Goals.  Library resources should serve the general research and informational needs of its primary users: undergraduate students, graduate students, and faculty. Library support for intensive, specialized research is limited primarily to interlibrary loan.


Responsibility.  Authority for materials selection and budget allocation rests ultimately with the University Library & Director of Library Services. A liaison program links a librarian with a representative in each program, department, and school to facilitate faculty participation in selection. The Collection Development Librarian administers and coordinates collection management activities.


Budget.  The library receives an allocation for materials each fiscal year. This is divided internally to support journal, microform, electronic resource, and monographic standing order subscriptions, the purchase of E-books, books and multimedia, and to support binding, interlibrary loan, and online searching. Faculty are encouraged to submit orders for materials needed to support the curriculum.


New Faculty.  Each new tenure-track full-time faculty member receives a one-time allocation (currently $1,000) to purchase library materials. Subscriptions or other purchases representing an ongoing cost cannot be paid with this allocation, which should be spent in two years.


Journals.  Each journal is assigned to the most relevant department. Departments do not receive an allocation for subscriptions per se as subscription costs increase yearly and cannot be accurately predicted. All subscriptions are paid from the library materials budget.  The library has access to over 74,000 E-journals; these, E-books, and most E-resources, can be accessed remotely.


Selection.  Librarians work with faculty to select current and retrospective materials for purchase. Standard bibliographies, reviews in Choice and other media, syllabi, award winning books and other “best books” lists, accreditation guidelines, patron suggestions, and interlibrary loan data are among the resources used to select library materials. Resources are selected without regard to format, though access and other technical factors must be considered.  


Access.  All materials purchased with the library materials budget are kept in the library (or access is provided through the DiMenna-Nyselius Library Web page), entered into the online catalog or added to the Web page, and are available to all authorized users. All E-resources, including databases, E-journals, and E-books, can be accessed remotely with NetID logon.
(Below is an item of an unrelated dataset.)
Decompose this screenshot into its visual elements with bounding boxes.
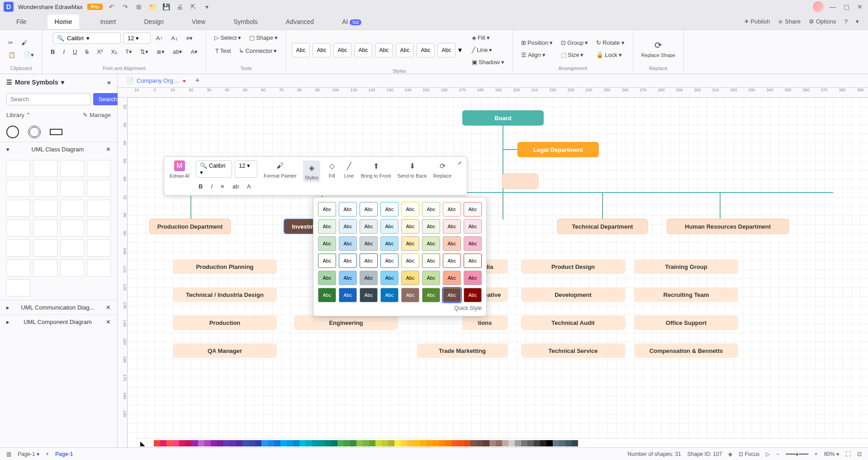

Electronic Resources.  An Electronic Resources Committee exists to select appropriate resources while considering budgetary realities. The membership includes the Assistant University Librarian for Circulation & Reference Services, the Library Systems Librarian, the Electronic Resources Librarian, the Digital Collections Librarian, the University Librarian & Director of Library Services, and the Collection Development Librarian. Criteria used in the selection of electronic resources include:


  • If a print version is available, the electronic version should offer some value-added enhancements.
  • The resource is user-friendly, with clear menus and help screens.
  • The vendor should be reliable and provide adequate documentation and customer support.
  • The license agreement should not impose any unreasonable restrictions and should allow the interlibrary loan of text printed from the resource.
  • A trial has verified the viability of the product and reviews are favorable.
  • The content of the resource does not overlap significantly with other products.
  • Access is provided with IP address verification rather than password.
  • The cost can be paid in full or in part by the cancellation of existing resources.
  • Access is compatible with existing equipment and text can be easily printed.
  • Consortial arrangements and/or discounts are available.
  • Counter compliant Usage statistics are available in a standard format to facilitate post-purchase evaluation.


E-books. The library has been engaged in a thoughtful and aggressive expansion of its E-book holdings since 2009. The major collections are EBL (The E-Book Library), over 199,700 titles accessed using a 24-hour short term loan model, and ebrary Academic Complete, which provides unlimited access to over 400,000 titles. Perpetual access is purchased for a small number of core titles, often reference material, with lasting relevance. A print copy of an E-book will be purchased on request.


Textbooks. DiMenna-Nyselius Library does not purchase textbooks that students are required to purchase. In some cases however, such as EN 393 James Joyce’s Ulysses, the text that the class would be expected to purchase might be Ulysses, which would not be considered a textbook by most. It would be appropriate for the Library to purchase that edition if it was a scholarly one that we did not own, not for the reason that students were required to purchase it.


Keith R. Stetson, Collection Development Librarian, updated April 2015.